British Columbia

TransLink ransomware attack leads to class-action lawsuit from ex-employee

The lawsuit alleges valuable personal information including banking data belonging to employees and “other stakeholders” was lost, stolen or compromised in a December data breach. It alleges TransLink “recklessly” failed to protect personal information.

Transit authority says it had many security measures before attack and gave as much information as possible

A former Translink employee has filed a class-action lawsuit on behalf of himself and others who say their personal data was lost, stolen or compromised after a ransomware attack on TransLink's IT systems. (Ben Nelms/CBC)

A retired TransLink worker is suing his former employer following a ransomware attack announced in December.

The class-action lawsuit, which has not yet been certified, alleges valuable personal information including banking data belonging to employees and "other stakeholders" was lost, stolen or compromised in the breach.

The retiree's lawsuit says TransLink "recklessly" failed to uphold its obligations under privacy laws to protect personal information with reasonable security measures.

"This is a very concerning situation," said the retiree's lawyer, Toronto-based Sage Nematollahi, whose firm KND Complex Litigation filed the action with co-counsel Diamond & Diamond.

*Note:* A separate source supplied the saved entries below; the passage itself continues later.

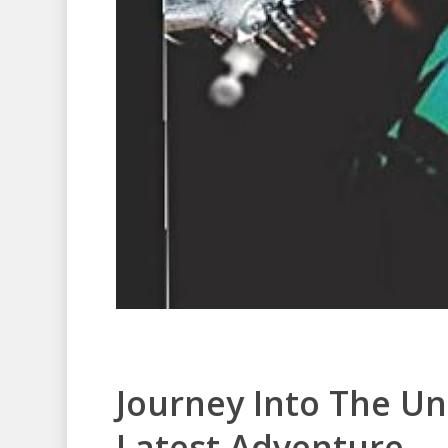
Journey Into The U
Latest Adventure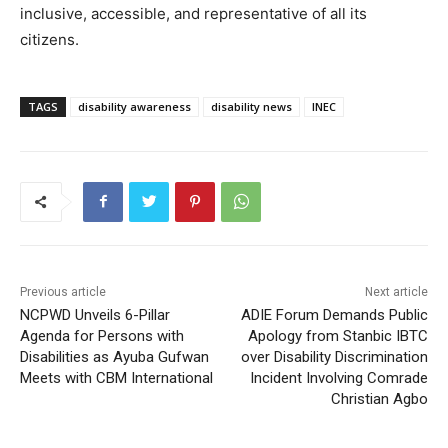
inclusive, accessible, and representative of all its
citizens.
TAGS
disability awareness
disability news
INEC
Previous article
Next article
NCPWD Unveils 6-Pillar
ADIE Forum Demands Public
Agenda for Persons with
Apology from Stanbic IBTC
Disabilities as Ayuba Gufwan
over Disability Discrimination
Meets with CBM International
Incident Involving Comrade
Christian Agbo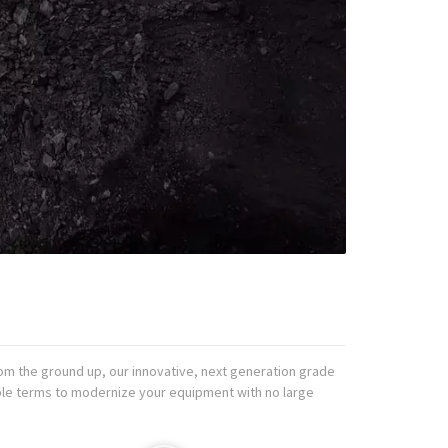
om the ground up, our innovative, next generation grade
ible terms to modernize your equipment with no large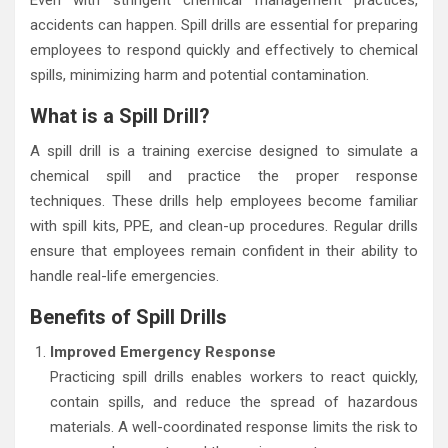
accidents can happen. Spill drills are essential for preparing
employees to respond quickly and effectively to chemical
spills, minimizing harm and potential contamination.
What is a Spill Drill?
A spill drill is a training exercise designed to simulate a
chemical spill and practice the proper response
techniques. These drills help employees become familiar
with spill kits, PPE, and clean-up procedures. Regular drills
ensure that employees remain confident in their ability to
handle real-life emergencies.
Benefits of Spill Drills
Improved Emergency Response
Practicing spill drills enables workers to react quickly,
contain spills, and reduce the spread of hazardous
materials. A well-coordinated response limits the risk to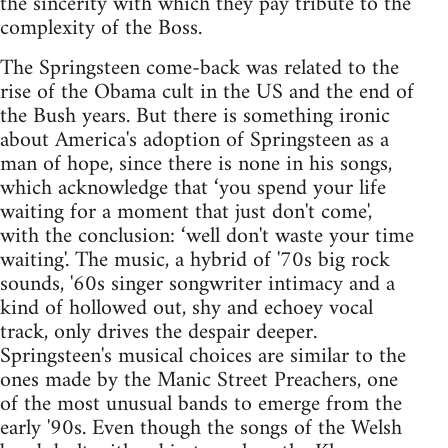
the sincerity with which they pay tribute to the
complexity of the Boss.
The Springsteen come-back was related to the
rise of the Obama cult in the US and the end of
the Bush years. But there is something ironic
about America's adoption of Springsteen as a
man of hope, since there is none in his songs,
which acknowledge that ‘you spend your life
waiting for a moment that just don't come',
with the conclusion: ‘well don't waste your time
waiting'. The music, a hybrid of '70s big rock
sounds, '60s singer songwriter intimacy and a
kind of hollowed out, shy and echoey vocal
track, only drives the despair deeper.
Springsteen's musical choices are similar to the
ones made by the Manic Street Preachers, one
of the most unusual bands to emerge from the
early '90s. Even though the songs of the Welsh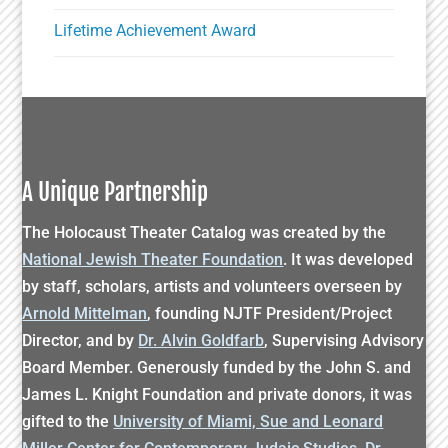
Lifetime Achievement Award
A Unique Partnership
The Holocaust Theater Catalog was created by the
National Jewish Theater Foundation
. It was developed
by staff, scholars, artists and volunteers overseen by
Arnold Mittelman
, founding NJTF President/Project
Director, and by
Dr. Alvin Goldfarb
, Supervising Advisory
Board Member. Generously funded by the John S. and
James L. Knight Foundation and private donors, it was
gifted to the
University of Miami, Sue and Leonard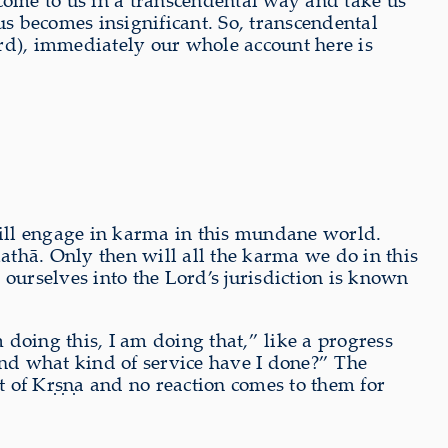
e come to us in a transcendental way and take us
us becomes insignificant. So, transcendental
Lord), immediately our whole account here is
 will engage in karma in this mundane world.
athā. Only then will all the karma we do in this
urselves into the Lord’s jurisdiction is known
doing this, I am doing that,” like a progress
And what kind of service have I done?” The
nt of Kṛṣṇa and no reaction comes to them for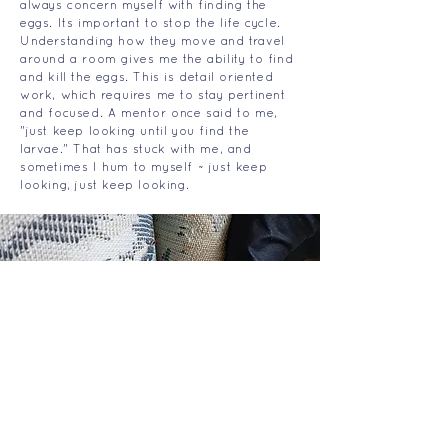
always concern myself with finding the
eggs. Its important to stop the life cycle.
Understanding how they move and travel
around a room gives me the ability to find
and kill the eggs. This is detail oriented
work, which requires me to stay pertinent
and focused. A mentor once said to me,
"just keep looking until you find the
larvae." That has stuck with me, and
sometimes I hum to myself ~ just keep
looking, just keep looking.
THE BED BUG LADY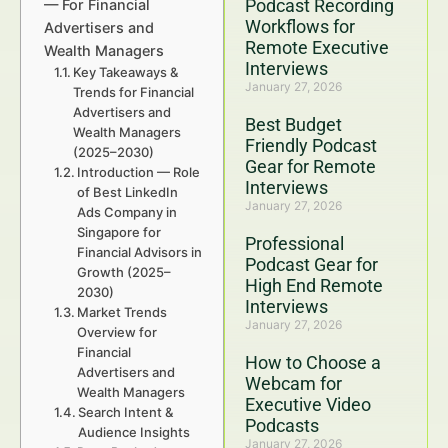
Podcast Recording
— For Financial
Workflows for
Advertisers and
Remote Executive
Wealth Managers
Interviews
Key Takeaways &
January 27, 2026
Trends for Financial
Advertisers and
Best Budget
Wealth Managers
Friendly Podcast
(2025–2030)
Gear for Remote
Introduction — Role
Interviews
of Best LinkedIn
January 27, 2026
Ads Company in
Singapore for
Professional
Financial Advisors in
Podcast Gear for
Growth (2025–
High End Remote
2030)
Interviews
Market Trends
January 27, 2026
Overview for
Financial
How to Choose a
Advertisers and
Webcam for
Wealth Managers
Executive Video
Search Intent &
Podcasts
Audience Insights
January 27, 2026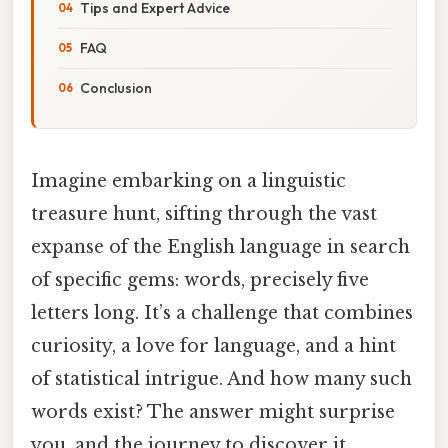
Tips and Expert Advice
FAQ
Conclusion
Imagine embarking on a linguistic
treasure hunt, sifting through the vast
expanse of the English language in search
of specific gems: words, precisely five
letters long. It’s a challenge that combines
curiosity, a love for language, and a hint
of statistical intrigue. And how many such
words exist? The answer might surprise
you, and the journey to discover it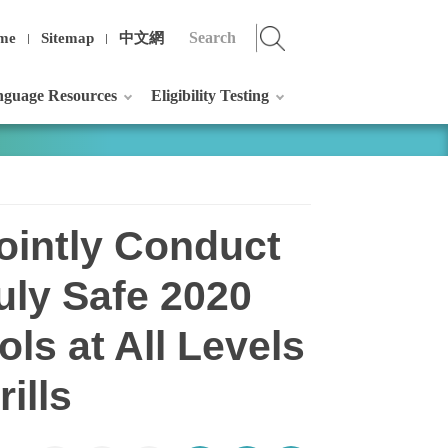
me
Sitemap
中文網
guage Resources
Eligibility Testing
ointly Conduct
ruly Safe 2020
ls at All Levels
ills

"What this class action seeks to accomplish is firstly to get a handle on the facts of what really happened, who was impacted, what sort of personal information was compromised and in what ways and what risk would arise," Nematollahi said.

Nematollahi said his client is remaining anonymous at this time due to ongoing concerns about his personal information.

The lawsuit claims the data breach led to damages and losses to the employees and other unspecified stakeholders. It claims it put their property, finances, creditworthiness, reputations and relationships at risk.

The lawsuit claims unspecified damages. None of its claims have been tested yet in court.

'Wake-up call'

Ransomware is a type of malicious software that disables part of a computer system or access to data until a ransom is paid.

The lawsuit claims TransLink didn't have adequate security measures and failed to review those measures, monitor its systems or train staff on preventing data breaches.

It further alleges that TransLink did not communicate the scope and impacts of the breach well enough or what risks employees and retirees are exposed to.

It wasn't until almost a month after the breach, the lawsuit continues, that TransLink confirmed employees' social insurance and banking information was compromised and advised them to subscribe to a credit monitoring service.

A group of people wearing masks enter a SkyTrain.
The lawsuit alleges valuable personal information of employees and other unspecified stakeholders was put at risk in the data breach. (Ben Nelms/CBC)

"Where personal information of people is impacted, time is of the essence," Nematollahi said.

"People need to know …  what sort of information may be floating around out there and who may actually have access to it so that people can assess the risks."

In addition to seeking damages, the plaintiff is also seeking improvements from TransLink when it comes to stewardship of personal data.

"I would like to think of a situation like this also as a wake-up call to organizations in Canada," Nematollahi said. "They are increasingly the target of ... cyber security attacks and they need to do a little bit better."

TransLink defends security, response

TransLink, in an email, said it could not comment on the lawsuit but said it had many security systems in place to protect the personal data of customers and employees.

It also said it provided as much information as possible as soon as possible.

"TransLink proactively disclosed suspicious activity on our network and associated impacts within hours of this incident occurring," a spokesperson wrote in an email.

"Throughout this incident, we have proactively and on an ongoing basis disclosed as much accurate information as we can to keep people informed as best as we are able at this point in an ongoing forensic and police investigation."

Symptoms of the ransomware attack were seen when riders were not able to use credit or debit cards for several days.

TransLink said "suspicious network activity" affected some of its information technology systems and some online services were disabled "out of an abundance of caution."